• Exercise instructions
Working from the top of the records below, reproduce each line exactly, ending once you have written the line containing "docker mcp secret set".

(Saved entries)
━━━━

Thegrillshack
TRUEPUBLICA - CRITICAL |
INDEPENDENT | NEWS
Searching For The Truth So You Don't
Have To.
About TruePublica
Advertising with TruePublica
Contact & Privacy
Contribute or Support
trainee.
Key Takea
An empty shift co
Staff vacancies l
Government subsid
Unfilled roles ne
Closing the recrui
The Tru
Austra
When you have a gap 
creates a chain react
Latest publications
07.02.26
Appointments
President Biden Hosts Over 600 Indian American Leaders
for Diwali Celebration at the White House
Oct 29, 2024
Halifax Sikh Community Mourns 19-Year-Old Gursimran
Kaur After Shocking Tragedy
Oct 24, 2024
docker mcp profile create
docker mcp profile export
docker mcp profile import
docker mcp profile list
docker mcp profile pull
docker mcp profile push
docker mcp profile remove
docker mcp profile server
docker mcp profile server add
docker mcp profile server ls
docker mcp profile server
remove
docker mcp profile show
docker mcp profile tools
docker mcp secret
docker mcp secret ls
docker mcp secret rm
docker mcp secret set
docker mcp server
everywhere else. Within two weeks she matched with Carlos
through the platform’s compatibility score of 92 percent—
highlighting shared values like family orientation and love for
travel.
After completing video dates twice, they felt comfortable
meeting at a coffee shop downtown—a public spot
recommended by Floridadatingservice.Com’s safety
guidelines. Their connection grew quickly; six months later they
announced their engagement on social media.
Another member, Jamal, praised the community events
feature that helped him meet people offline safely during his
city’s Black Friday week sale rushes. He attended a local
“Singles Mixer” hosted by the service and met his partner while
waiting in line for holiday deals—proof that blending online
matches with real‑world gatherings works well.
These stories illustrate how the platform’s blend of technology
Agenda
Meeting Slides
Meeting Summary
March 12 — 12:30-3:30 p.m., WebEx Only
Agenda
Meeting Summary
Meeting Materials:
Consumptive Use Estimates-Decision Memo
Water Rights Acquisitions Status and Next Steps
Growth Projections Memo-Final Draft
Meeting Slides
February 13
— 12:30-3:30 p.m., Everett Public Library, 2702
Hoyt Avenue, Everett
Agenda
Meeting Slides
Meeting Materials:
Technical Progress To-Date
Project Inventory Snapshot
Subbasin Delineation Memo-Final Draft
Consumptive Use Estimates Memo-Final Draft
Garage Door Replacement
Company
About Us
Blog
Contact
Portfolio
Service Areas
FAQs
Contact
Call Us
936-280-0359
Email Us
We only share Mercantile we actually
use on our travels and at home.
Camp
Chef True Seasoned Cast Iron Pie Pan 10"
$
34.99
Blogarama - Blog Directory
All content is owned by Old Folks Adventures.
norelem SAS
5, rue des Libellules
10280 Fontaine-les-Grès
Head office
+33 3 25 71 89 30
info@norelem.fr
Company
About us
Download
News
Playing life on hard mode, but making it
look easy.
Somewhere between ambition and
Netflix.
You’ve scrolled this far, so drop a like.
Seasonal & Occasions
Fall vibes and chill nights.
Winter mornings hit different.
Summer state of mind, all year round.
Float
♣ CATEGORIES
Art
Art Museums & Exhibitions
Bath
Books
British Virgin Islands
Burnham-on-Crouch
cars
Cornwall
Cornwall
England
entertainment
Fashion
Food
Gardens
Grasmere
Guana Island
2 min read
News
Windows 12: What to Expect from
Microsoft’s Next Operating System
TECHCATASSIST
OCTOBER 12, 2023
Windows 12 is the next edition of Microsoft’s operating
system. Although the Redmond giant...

━━━━

• Answer section
Thegrillshack
TRUEPUBLICA - CRITICAL |
INDEPENDENT | NEWS
Searching For The Truth So You Don't
Have To.
About TruePublica
Advertising with TruePublica
Contact & Privacy
Contribute or Support
trainee.
Key Takea
An empty shift co
Staff vacancies l
Government subsid
Unfilled roles ne
Closing the recrui
The Tru
Austra
When you have a gap 
creates a chain react
Latest publications
07.02.26
Appointments
President Biden Hosts Over 600 Indian American Leaders
for Diwali Celebration at the White House
Oct 29, 2024
Halifax Sikh Community Mourns 19-Year-Old Gursimran
Kaur After Shocking Tragedy
Oct 24, 2024
docker mcp profile create
docker mcp profile export
docker mcp profile import
docker mcp profile list
docker mcp profile pull
docker mcp profile push
docker mcp profile remove
docker mcp profile server
docker mcp profile server add
docker mcp profile server ls
docker mcp profile server
remove
docker mcp profile show
docker mcp profile tools
docker mcp secret
docker mcp secret ls
docker mcp secret rm
docker mcp secret set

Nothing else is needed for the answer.